Thinking with paper is very obviously better than keeping all the thoughts in your head.

dangom|3 years ago

Sure, just like working out continously is better than rest. There is no better or worse, you need both. Ideas take time to materialize.

marniewebb|3 years ago

For me, what makes these tools useful is the time I spend in review. Which often feels like the opposite of productivity.

thewarrior|3 years ago

Sorry to be cliched but do you think AI could make a difference here by thinking for us ?

dangom|3 years ago

The point of the article is that we don't like being idle. We'd rather spend our idle time "pretending" we are being productive, and tools for thought are what we use for that.

Being actually productive (quality > quantity), I argue, is a process that takes physical time. Absorbing information, internalizing it, and summarizing it with our own understanding requires a lot of energy. This process cannot be massively accelerated.

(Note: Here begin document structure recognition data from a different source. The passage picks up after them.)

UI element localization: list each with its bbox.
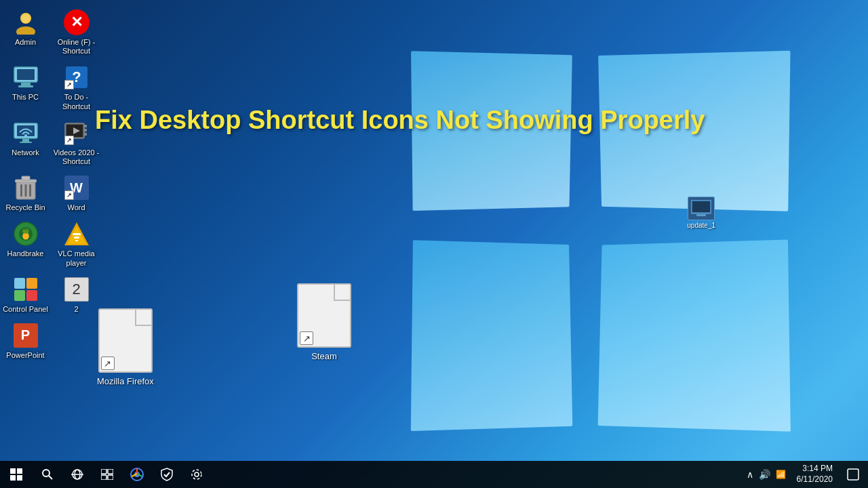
desktop-icon-num2[interactable]: 2 2 (51, 272, 102, 317)
desktop-icon-admin[interactable]: Admin (0, 5, 51, 59)
ppt-icon-bg: P (14, 323, 38, 348)
svg-rect-61 (848, 469, 859, 480)
desktop-icon-network[interactable]: Network (0, 116, 51, 169)
handbrake-label: Handbrake (7, 249, 44, 258)
desktop-icon-online-shortcut[interactable]: ✕ Online (F) - Shortcut (51, 5, 102, 59)
svg-point-45 (43, 470, 50, 476)
svg-point-1 (16, 26, 35, 35)
svg-rect-17 (84, 125, 87, 127)
desktop-icons-grid: Admin ✕ Online (F) - Shortcut This PC ? … (0, 5, 102, 365)
word-icon: W ↗ (63, 174, 90, 201)
recycle-bin-label: Recycle Bin (5, 203, 45, 212)
volume-icon[interactable]: 🔊 (759, 469, 770, 480)
svg-rect-23 (29, 184, 31, 197)
win-pane-bottomleft (411, 240, 573, 431)
desktop-icon-update1[interactable]: update_1 (687, 197, 715, 229)
system-tray: ∧ 🔊 📶 (741, 469, 791, 480)
network-label: Network (12, 148, 39, 157)
taskbar-chrome-button[interactable] (122, 461, 152, 488)
word-label: Word (67, 203, 85, 212)
svg-rect-12 (20, 142, 32, 143)
network-icon[interactable]: 📶 (776, 470, 786, 479)
svg-rect-31 (73, 233, 81, 235)
recycle-bin-icon (12, 174, 39, 201)
start-button[interactable] (0, 461, 33, 488)
svg-rect-21 (20, 184, 22, 197)
svg-rect-33 (75, 240, 78, 241)
videos-shortcut-icon: ↗ (63, 119, 90, 146)
videos-shortcut-label: Videos 2020 - Shortcut (53, 148, 100, 166)
svg-rect-36 (14, 290, 25, 301)
svg-rect-19 (84, 133, 87, 136)
desktop-icon-powerpoint[interactable]: P PowerPoint (0, 319, 51, 363)
desktop-icon-this-pc[interactable]: This PC (0, 60, 51, 114)
headline-text: Fix Desktop Shortcut Icons Not Showing P… (95, 105, 705, 136)
svg-rect-42 (17, 468, 22, 474)
powerpoint-label: PowerPoint (6, 351, 44, 360)
num2-label: 2 (74, 305, 78, 314)
vlc-icon (63, 220, 90, 247)
taskbar: ∧ 🔊 📶 3:14 PM 6/11/2020 (0, 461, 868, 488)
desktop-icon-control-panel[interactable]: Control Panel (0, 272, 51, 317)
shortcut-arrow-word: ↗ (64, 190, 74, 200)
svg-rect-52 (101, 475, 106, 480)
taskbar-search-button[interactable] (33, 461, 62, 488)
taskbar-clock[interactable]: 3:14 PM 6/11/2020 (791, 464, 838, 485)
desktop-icon-recycle-bin[interactable]: Recycle Bin (0, 171, 51, 216)
steam-label: Steam (311, 351, 337, 363)
powerpoint-icon: P (12, 322, 39, 349)
firefox-label: Mozilla Firefox (97, 376, 154, 388)
desktop-icon-vlc[interactable]: VLC media player (51, 217, 102, 270)
taskbar-notification-button[interactable] (838, 461, 868, 488)
control-panel-icon (12, 276, 39, 303)
svg-rect-50 (101, 469, 106, 474)
network-icon (12, 119, 39, 146)
win-pane-bottomright (598, 239, 791, 431)
svg-rect-37 (26, 290, 37, 301)
desktop-icon-word[interactable]: W ↗ Word (51, 171, 102, 216)
num2-bg: 2 (64, 277, 89, 302)
admin-icon (12, 9, 39, 36)
firefox-shortcut-arrow: ↗ (101, 357, 115, 370)
this-pc-icon (12, 64, 39, 91)
steam-shortcut-arrow: ↗ (300, 331, 313, 345)
desktop-icon-handbrake[interactable]: 🍍 Handbrake (0, 217, 51, 270)
svg-rect-6 (18, 85, 33, 87)
update1-icon (688, 197, 715, 220)
taskbar-snap-button[interactable] (92, 461, 122, 488)
desktop-icon-videos-shortcut[interactable]: ↗ Videos 2020 - Shortcut (51, 116, 102, 169)
svg-point-2 (22, 14, 30, 22)
svg-text:🍍: 🍍 (19, 227, 33, 240)
svg-rect-53 (108, 475, 113, 480)
this-pc-label: This PC (12, 93, 39, 102)
svg-rect-32 (74, 237, 79, 239)
svg-rect-41 (10, 468, 16, 474)
svg-rect-40 (696, 214, 706, 216)
desktop-icon-firefox[interactable]: ↗ Mozilla Firefox (97, 308, 154, 388)
admin-label: Admin (15, 38, 36, 47)
taskbar-settings-button[interactable] (182, 461, 212, 488)
svg-rect-22 (24, 184, 26, 197)
svg-point-59 (195, 472, 199, 476)
svg-rect-5 (21, 83, 31, 85)
control-panel-label: Control Panel (3, 305, 48, 314)
online-shortcut-label: Online (F) - Shortcut (53, 38, 100, 56)
taskbar-taskview-button[interactable] (62, 461, 92, 488)
error-x-icon: ✕ (64, 9, 90, 35)
desktop-icon-steam[interactable]: ↗ Steam (297, 283, 351, 363)
desktop-icon-todo-shortcut[interactable]: ? ↗ To Do - Shortcut (51, 60, 102, 114)
svg-rect-44 (17, 475, 22, 481)
taskbar-security-button[interactable] (152, 461, 182, 488)
taskbar-date: 6/11/2020 (797, 474, 833, 485)
show-hidden-icons[interactable]: ∧ (747, 469, 753, 480)
svg-rect-34 (14, 278, 25, 289)
svg-rect-35 (26, 278, 37, 289)
todo-shortcut-icon: ? ↗ (63, 64, 90, 91)
shortcut-arrow-videos: ↗ (64, 136, 74, 145)
handbrake-icon: 🍍 (12, 220, 39, 247)
vlc-label: VLC media player (53, 249, 100, 267)
svg-point-60 (192, 470, 201, 479)
shortcut-arrow-todo: ↗ (64, 80, 74, 89)
svg-line-46 (49, 476, 52, 479)
svg-rect-25 (22, 176, 30, 180)
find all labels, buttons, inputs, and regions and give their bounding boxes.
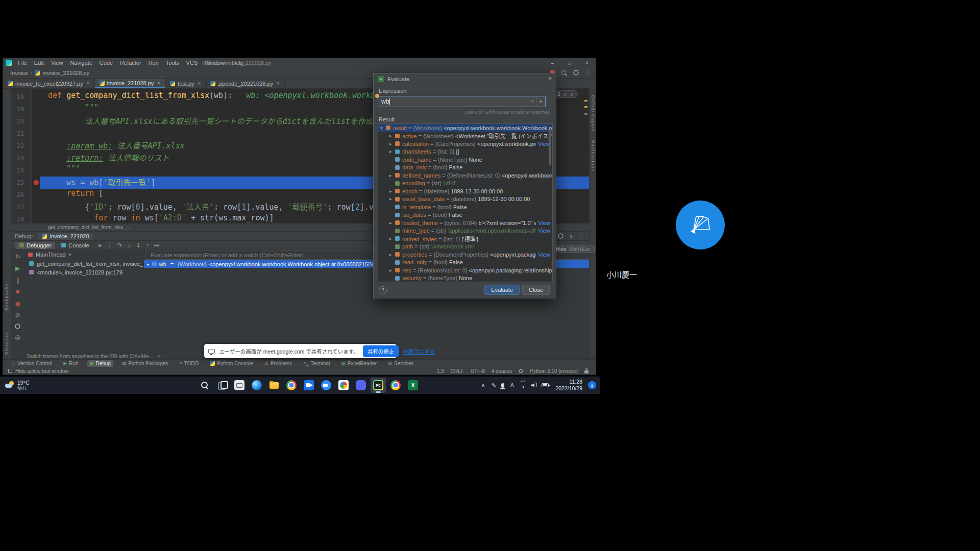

Same as with physical fitness, one can operate close to optimum and see and maintain great results, but one cannot operate better than optimum given one's own physical constraints.

For intelectual work, defining what "operating close to optimum" means is much harder because the quantity of output is usually the metric, and that varies so much from discipline to discipline and person to person. I believe many of us are already operating close to optimum (reading and writing, attending meetings, presenting our work), so there is no point in investing even more towards productivity. But the falacy is that because we don't have a proper metric for productivity, we believe investing even more is worthwhile since it increases output, and so we perceive ourselves as better.

I don't see AI changing the picture for us because the problem is not what we are doing, but how we perceive to be doing it. That's what's up with tools for thought and personal wikis.

theCrowing|3 years ago

I believe that a fine-tuned autoregressive language model such as GPT, enhanced with your personal notes, has the potential to serve as a highly effective cognitive aid, potentially even fulfilling the role of a "second brain" that many of us are looking for.